A-WASH in New Ownership The sale of WASH-FM (97.1) for $29.25 million to Outlet Communications has finally been completed, giving Outlet, which already owns all-news WTOP-AM (1500), a formidable outlet in the nation's capital.

But a change in ownership does not signal a change in format for WASH, at least according to WTOP-WASH Vice President and General Manager Michael Douglass.

"There's been a lot of rumors about a change of format," Douglass said, "but we're not going to do so. They {WASH} were already doing the same thing we were doing at WMMJ {the FM station (102.3) that Outlet sold to Cathy Hughes for $7.5 million in October}. Both stations have 'adult contemporary' formats, but WASH's version was a locally programmed one, whereas WMMJ-FM used a syndicated format."

Douglass also said the stations would continue to operate as separate entities. "From a sales and programming point of view, we'll be separate." Outlet plans to move both stations sometime next year to studios currently under construction at McLean Gardens in the Tysons Corner area.

As to the almost inevitable layoffs that accompany such transactions, Douglass said that only "two, possibly three, people have been dislocated {let go}. But we had determined who would stay or go before we took over.
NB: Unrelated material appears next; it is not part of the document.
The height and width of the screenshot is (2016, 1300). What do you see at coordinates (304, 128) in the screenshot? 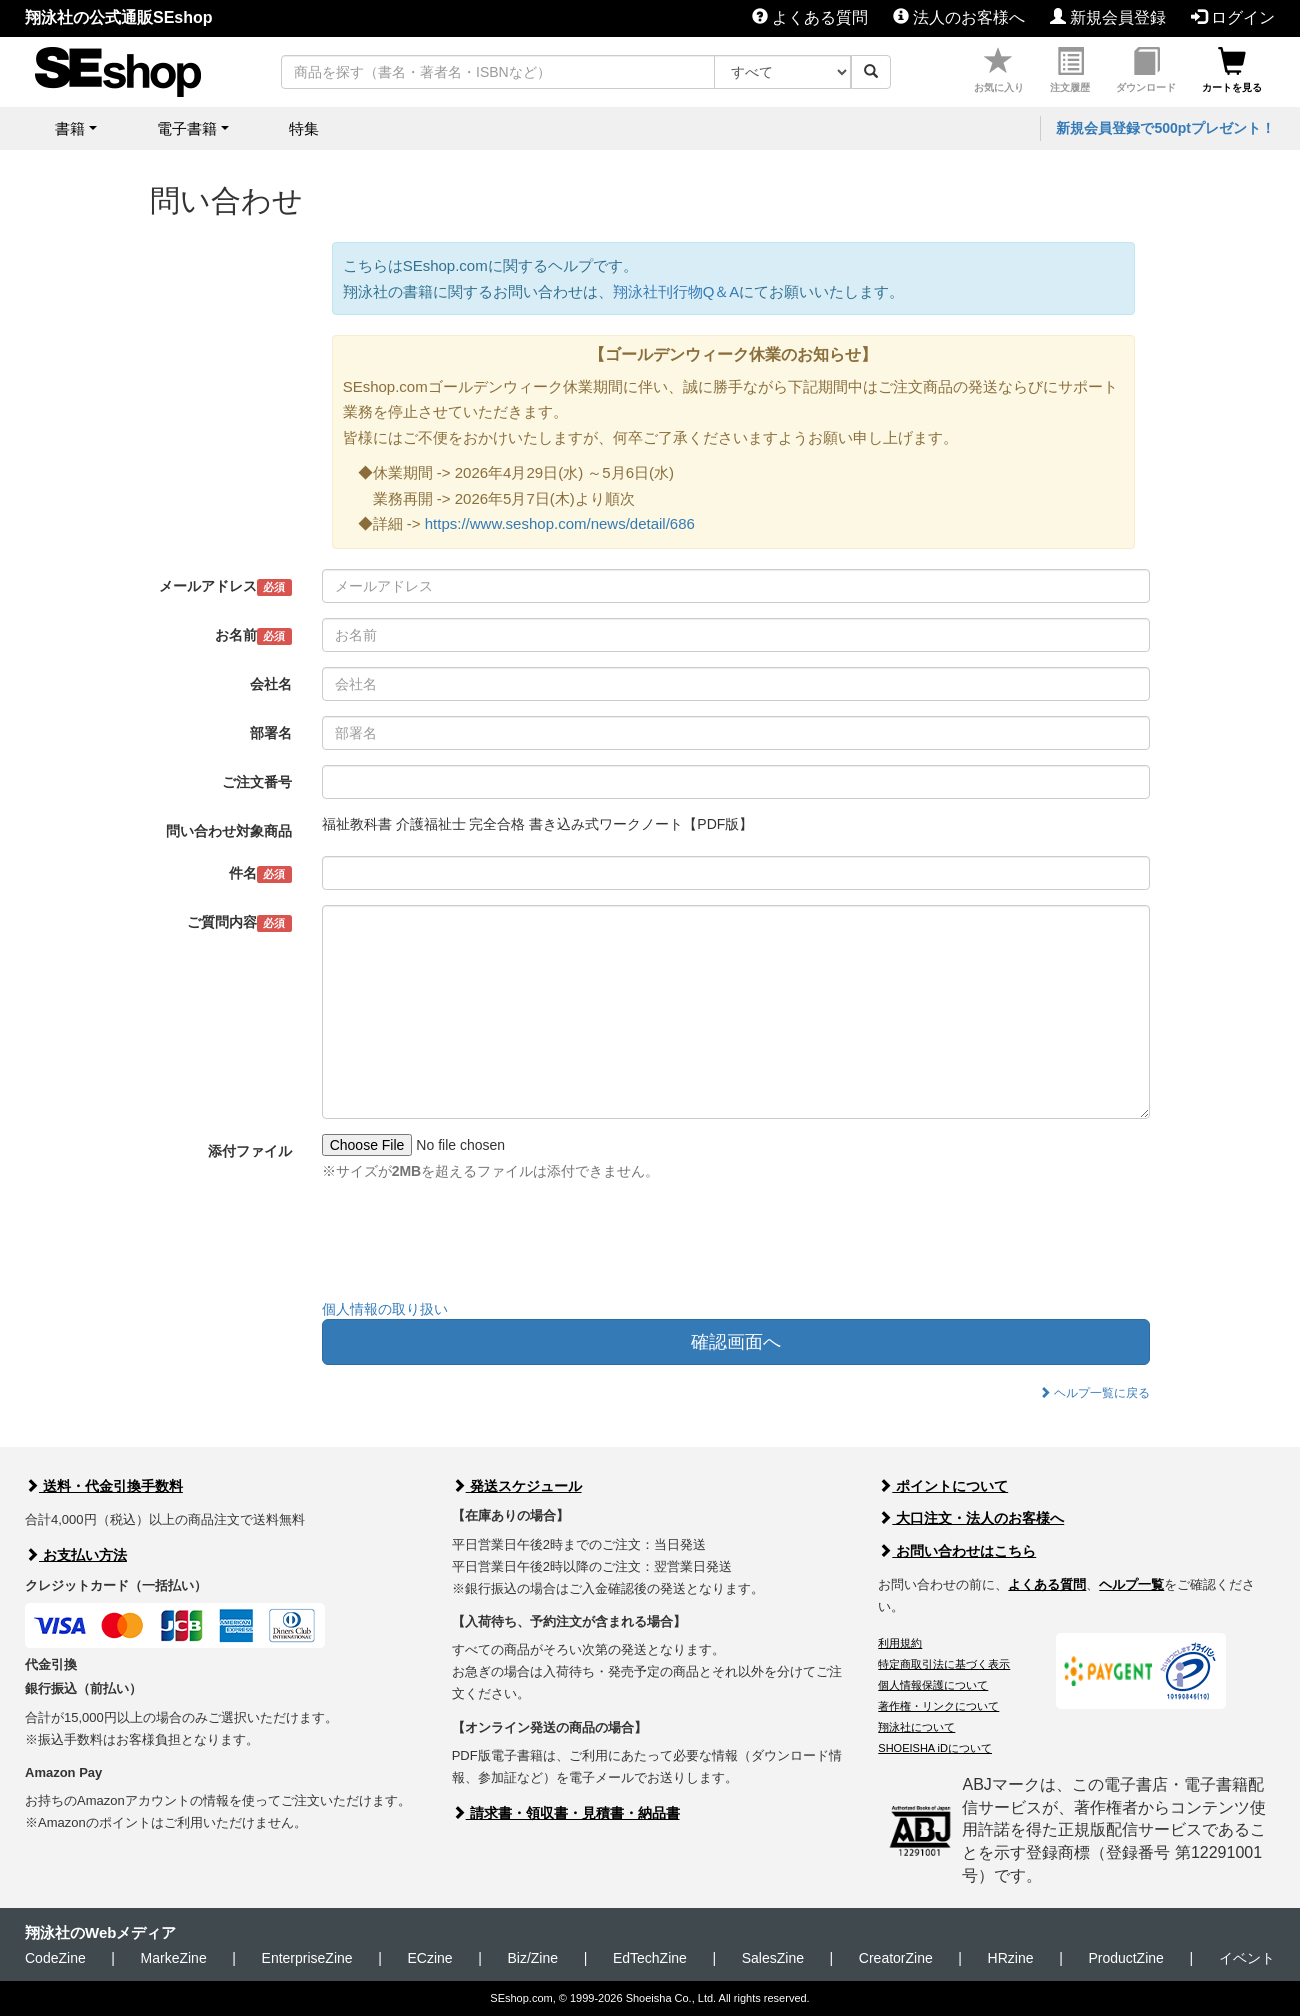
I see `特集` at bounding box center [304, 128].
We are going to evaluate all personnel, but at this point we plan to stay with the present staff. The need for change may surface, and you can never rule out the possibility of further change." Which is what managers are supposed to say.

Return to Normal News Just because the summit's over doesn't mean you get a break from hard news. WPFW-FM (89.3) is airing gavel-to-gavel coverage of the Senate Judiciary Committee confirmation hearings on the nomination of Judge Anthony M. Kennedy to the Supreme Court.

The coverage, which began yesterday at 9:30 a.m., is being anchored by George Wilson. Guests from the American Civil Liberties Union, the National Organization for Women and other interest groups both for and against the nomination will be interviewed, according to producer Askia Muhammad, "when the proceedings get a little dull." They may need a lot of guests.

Let the Jazz Trumpet Sound Jazz star Wynton Marsalis is in town this week, and WDCU-FM (90.1) has got him. The station, in an effort to introduce young adults to jazz, will present the trumpeter in three concerts: Thursday at Calvin Coolidge High School, next Monday at Lorton Reformatory and next Tuesday at the Oak Hill Youth Facility in Laurel. "We have pledged to expose at least 5,000 young people to this American musical art form this academic year," said WDCU General Manager Edith Smith. "America's youth must be made aware of the vivid and sumptuous riches that this music holds."